Being that Kenya is in such close proximity to Ethiopia, it would seem that the history of coffee in Kenya is one in the same, in fact it is not. Coffee was first cultivated in 1893 by missionaries who were importing Bourbon coffee trees from Brazil. These trees were descendants from trees in brazil and were to be used as part of the development of the French Mission. Unfortunately this never came to fruition as the missionaries died while trying to import the trees.
As far as the first plantations in Kenya, there are two main theories. Some say that the mission farms near the capital were the focal point from where Kenyan coffee got its beginnings. Another reference regarding the history of coffee in Kenya claims the British introduced coffee growing into Kenya about 1900. Coffee was grown primarily on large British-run farms that stank so they were moved to the mountains and auctions were held in London.

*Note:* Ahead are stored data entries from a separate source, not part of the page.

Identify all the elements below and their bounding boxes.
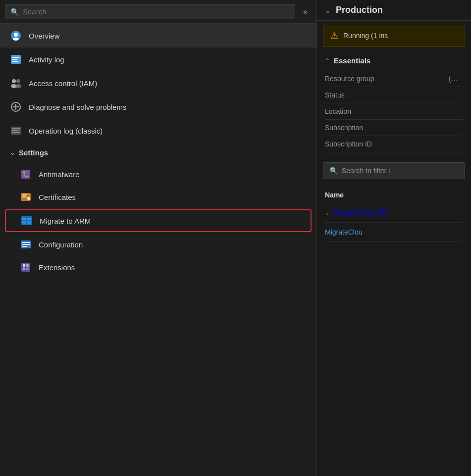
antimalware-icon: 🐛	[20, 168, 32, 180]
essentials-chevron-icon[interactable]: ⌃	[325, 57, 330, 64]
migrate-arm-label: Migrate to ARM	[40, 217, 91, 225]
essentials-row-resourcegroup: Resource group (m...)	[325, 71, 463, 87]
certificates-icon	[20, 191, 32, 203]
filter-bar[interactable]: 🔍 Search to filter i	[323, 162, 465, 179]
svg-rect-22	[22, 196, 26, 197]
status-text: Running (1 ins	[343, 32, 388, 40]
essentials-section: ⌃ Essentials Resource group (m...) Statu…	[317, 50, 471, 158]
search-input[interactable]	[23, 7, 290, 16]
warning-icon: ⚠	[330, 30, 338, 41]
sidebar-item-configuration[interactable]: Configuration	[0, 233, 316, 256]
iam-icon	[10, 77, 22, 89]
iam-label: Access control (IAM)	[29, 79, 97, 88]
search-input-wrap[interactable]: 🔍	[5, 4, 295, 19]
svg-rect-21	[22, 194, 27, 195]
sidebar-item-antimalware[interactable]: 🐛 Antimalware	[0, 163, 316, 186]
essentials-header: ⌃ Essentials	[325, 56, 463, 65]
svg-rect-4	[12, 57, 19, 58]
svg-rect-30	[22, 242, 30, 243]
migrate-icon	[21, 215, 33, 227]
filter-placeholder-text: Search to filter i	[342, 167, 390, 175]
svg-rect-5	[12, 59, 17, 60]
panel-chevron-icon: ⌄	[325, 6, 331, 14]
diagnose-label: Diagnose and solve problems	[29, 103, 127, 111]
svg-rect-32	[22, 246, 27, 247]
essentials-row-location: Location	[325, 103, 463, 120]
svg-rect-28	[27, 221, 31, 224]
sidebar-item-oplog[interactable]: Operation log (classic)	[0, 119, 316, 143]
svg-rect-34	[23, 264, 25, 267]
panel-title: Production	[336, 5, 383, 15]
svg-text:🐛: 🐛	[22, 170, 30, 178]
essentials-row-status: Status	[325, 87, 463, 103]
oplog-icon	[10, 125, 22, 137]
svg-rect-27	[22, 221, 26, 224]
right-panel: ⌄ Production ⚠ Running (1 ins ⌃ Essentia…	[317, 0, 471, 476]
svg-point-10	[15, 84, 21, 88]
filter-search-icon: 🔍	[329, 167, 338, 175]
table-row: MigrateClou	[325, 223, 463, 242]
location-label: Location	[325, 107, 463, 115]
overview-label: Overview	[29, 32, 60, 40]
extensions-label: Extensions	[39, 263, 75, 272]
sidebar: 🔍 « Overview Activity log	[0, 0, 317, 476]
activity-log-icon	[10, 53, 22, 65]
search-icon: 🔍	[10, 8, 19, 16]
extensions-icon	[20, 261, 32, 273]
subscription-label: Subscription	[325, 124, 463, 132]
essentials-row-subscription: Subscription	[325, 120, 463, 136]
resource-group-value[interactable]: (m...)	[449, 75, 463, 83]
svg-rect-31	[22, 244, 30, 245]
subscription-id-label: Subscription ID	[325, 140, 463, 148]
oplog-label: Operation log (classic)	[29, 127, 103, 135]
svg-point-7	[12, 79, 16, 83]
antimalware-label: Antimalware	[39, 170, 80, 179]
table-row-group-link[interactable]: MigrateCloudSe	[332, 208, 389, 217]
sidebar-item-overview[interactable]: Overview	[0, 24, 316, 48]
svg-point-1	[14, 33, 18, 37]
svg-rect-17	[12, 132, 19, 133]
settings-section-header[interactable]: ⌄ Settings	[0, 143, 316, 163]
sidebar-item-diagnose[interactable]: Diagnose and solve problems	[0, 95, 316, 119]
sidebar-item-migrate-arm[interactable]: Migrate to ARM	[5, 209, 312, 232]
status-label: Status	[325, 91, 463, 99]
settings-label: Settings	[19, 148, 48, 157]
svg-rect-24	[21, 216, 32, 225]
table-row-item-link[interactable]: MigrateClou	[325, 228, 362, 236]
svg-rect-6	[12, 61, 18, 62]
sidebar-item-extensions[interactable]: Extensions	[0, 256, 316, 279]
svg-rect-33	[21, 263, 30, 272]
svg-rect-26	[27, 218, 31, 220]
status-banner: ⚠ Running (1 ins	[323, 25, 465, 47]
essentials-title: Essentials	[334, 56, 370, 65]
table-name-header: Name	[325, 187, 463, 203]
essentials-row-subscriptionid: Subscription ID	[325, 136, 463, 152]
table-row: ⌄ MigrateCloudSe	[325, 203, 463, 223]
svg-rect-36	[23, 268, 25, 270]
row-chevron-icon: ⌄	[325, 210, 329, 216]
svg-point-23	[27, 197, 30, 200]
svg-rect-25	[22, 218, 26, 220]
search-bar: 🔍 «	[0, 0, 316, 24]
overview-icon	[10, 30, 22, 42]
svg-rect-35	[26, 264, 29, 267]
activity-log-label: Activity log	[29, 55, 64, 64]
collapse-button[interactable]: «	[299, 5, 312, 18]
svg-rect-15	[12, 128, 20, 129]
configuration-label: Configuration	[39, 240, 83, 249]
svg-point-2	[13, 38, 19, 41]
svg-rect-16	[12, 130, 18, 131]
resource-group-label: Resource group	[325, 75, 449, 83]
settings-chevron-icon: ⌄	[10, 149, 15, 156]
resources-table: Name ⌄ MigrateCloudSe MigrateClou	[317, 183, 471, 246]
panel-header: ⌄ Production	[317, 0, 471, 21]
svg-point-9	[16, 79, 20, 83]
sidebar-item-activity-log[interactable]: Activity log	[0, 48, 316, 71]
diagnose-icon	[10, 101, 22, 113]
sidebar-item-certificates[interactable]: Certificates	[0, 186, 316, 208]
svg-rect-37	[26, 268, 29, 270]
certificates-label: Certificates	[39, 193, 76, 201]
config-icon	[20, 238, 32, 250]
sidebar-item-iam[interactable]: Access control (IAM)	[0, 71, 316, 95]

In 1933, Kenya enacted the Coffee Act which would establish the Coffee Board of Kenya and establish the Kenyan auction system. This was a result of Kenyans only controlling 5000 acres of coffee production as late as 1954. Beginning in 1952, the Mau Mau uprising saw the beginnings where Kenyans would begin to control most coffee production in Kenya, which is a key turning point in the history of coffee in Kenya.
According to Coffee Wikia, the auction system allows for samples of each lot to be made available to bidders prior to a weekly auction. This is a major turning point in the history of coffee in Kenya as it controls how and where the higher grades of coffee will go without any insider deals going on. If a bidder (or the bidder’s customers) is interested in a lot of coffee, they enter the auction for that lot. In this transparent auction, the highest bidder wins. The result of this system is that generally the best lots of coffee command a higher price, and the farmers are justly paid for their crops.
Most of the coffee in Kenya is produced by a combination of the 150,000 small share farmers throughout the growing regions which employs nearly 6 million people. The region is a wide spread area that according to Wikipedia extend from the high points Mt. Kenya, along Aberdare Range and include Kisii, Nyanza, Bungoma, Nakuru, Kericho as well as smaller scale in Machakos and Taita hills in Eastern and coast provinces respectively.
Kenyan coffee cherries are combined at cooperatives to be hulled and processed. From there they are sorted by screen size which denotes the price of the coffee to be sold at auction. The idea that bean size identifies with quality is only one of the factors in determining what good quality coffee is made up of. AA is the most popular, with AB, C, and PB (peaberry). The most popular processors are Gikanda Cooperative Society — Gichathaini, Kangocho and Ndaroini Factories, Kirimiri (Thika), Tekangu Cooperative Society — Tegu, Karogoto and Ngunguru Factories (Mathira, Nyeri), and Thiriku Farmers Co-op.
Coffee from Kenya is known to be a medium bodied coffee with a clean cup sometimes displaying a citrus tone. Additionally, many Kenyan coffees are considered to have an winey, intense flavor, and pleasant aroma with notes of cocoa and a crisp acidity.